→ Goal of the exercise
Look for "çıkan Watkins Ollie, 2 sarı kart ve 0 kırmızı" in the listing below, then copy exactly the line it appears in and all lines after it to the end, and nothing more.
+ + +
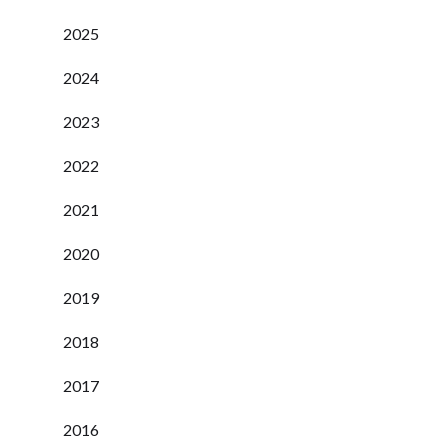
2025
2024
2023
2022
2021
2020
2019
2018
2017
2016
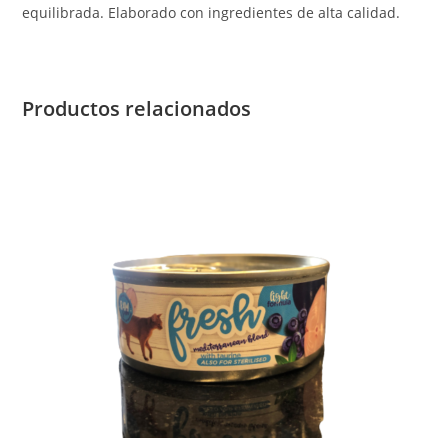
equilibrada. Elaborado con ingredientes de alta calidad.
Productos relacionados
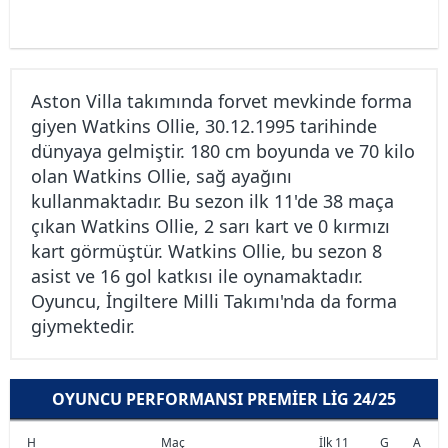
Aston Villa takımında forvet mevkinde forma
giyen Watkins Ollie, 30.12.1995 tarihinde
dünyaya gelmiştir. 180 cm boyunda ve 70 kilo
olan Watkins Ollie, sağ ayağını
kullanmaktadır. Bu sezon ilk 11'de 38 maça
çıkan Watkins Ollie, 2 sarı kart ve 0 kırmızı
kart görmüştür. Watkins Ollie, bu sezon 8
asist ve 16 gol katkısı ile oynamaktadır.
Oyuncu, İngiltere Milli Takımı'nda da forma
giymektedir.
OYUNCU PERFORMANSI PREMIER LIG 24/25
H
Maç
İlk 11
G
A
+ + +
→ Written solution
çıkan Watkins Ollie, 2 sarı kart ve 0 kırmızı
kart görmüştür. Watkins Ollie, bu sezon 8
asist ve 16 gol katkısı ile oynamaktadır.
Oyuncu, İngiltere Milli Takımı'nda da forma
giymektedir.
OYUNCU PERFORMANSI PREMIER LIG 24/25
H
Maç
İlk 11
G
A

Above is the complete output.